> _Work to be completed_: Count how many lines in the data hold "paracetamol". Only the number.

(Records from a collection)
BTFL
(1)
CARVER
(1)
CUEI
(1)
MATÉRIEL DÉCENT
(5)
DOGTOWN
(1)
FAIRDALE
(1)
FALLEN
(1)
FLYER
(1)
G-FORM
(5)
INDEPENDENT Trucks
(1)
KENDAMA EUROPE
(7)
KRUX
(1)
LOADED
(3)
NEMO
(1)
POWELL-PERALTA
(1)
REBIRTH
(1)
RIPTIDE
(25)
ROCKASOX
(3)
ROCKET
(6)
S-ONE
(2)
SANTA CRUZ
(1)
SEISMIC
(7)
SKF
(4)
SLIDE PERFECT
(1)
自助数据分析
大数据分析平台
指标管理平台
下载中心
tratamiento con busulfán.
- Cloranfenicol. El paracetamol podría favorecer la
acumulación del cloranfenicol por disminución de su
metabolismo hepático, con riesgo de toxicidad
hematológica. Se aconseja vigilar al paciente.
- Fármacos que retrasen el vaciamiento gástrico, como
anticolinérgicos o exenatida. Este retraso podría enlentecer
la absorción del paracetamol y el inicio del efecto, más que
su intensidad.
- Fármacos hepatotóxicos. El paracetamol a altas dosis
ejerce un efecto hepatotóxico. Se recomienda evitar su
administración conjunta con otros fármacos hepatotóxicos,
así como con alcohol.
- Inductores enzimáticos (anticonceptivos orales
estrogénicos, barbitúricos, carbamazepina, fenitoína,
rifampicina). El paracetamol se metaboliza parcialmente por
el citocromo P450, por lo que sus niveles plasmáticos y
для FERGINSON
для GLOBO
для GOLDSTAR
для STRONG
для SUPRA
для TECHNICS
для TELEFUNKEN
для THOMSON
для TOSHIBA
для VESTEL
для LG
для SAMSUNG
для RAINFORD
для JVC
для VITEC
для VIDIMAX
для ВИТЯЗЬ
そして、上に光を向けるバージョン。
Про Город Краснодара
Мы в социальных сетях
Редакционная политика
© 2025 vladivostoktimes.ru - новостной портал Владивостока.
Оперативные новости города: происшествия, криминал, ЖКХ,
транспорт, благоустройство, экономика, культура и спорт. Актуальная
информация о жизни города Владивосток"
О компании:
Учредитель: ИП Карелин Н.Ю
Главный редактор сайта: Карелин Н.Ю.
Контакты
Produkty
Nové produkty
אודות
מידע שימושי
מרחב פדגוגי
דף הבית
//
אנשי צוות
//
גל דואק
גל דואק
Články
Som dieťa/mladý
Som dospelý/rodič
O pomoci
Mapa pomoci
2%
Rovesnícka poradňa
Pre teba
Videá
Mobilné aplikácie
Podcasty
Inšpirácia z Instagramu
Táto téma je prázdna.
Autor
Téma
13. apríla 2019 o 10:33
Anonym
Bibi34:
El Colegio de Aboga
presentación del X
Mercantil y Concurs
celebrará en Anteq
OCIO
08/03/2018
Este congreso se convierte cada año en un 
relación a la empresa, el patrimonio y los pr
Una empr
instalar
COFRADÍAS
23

> _Result below_: 4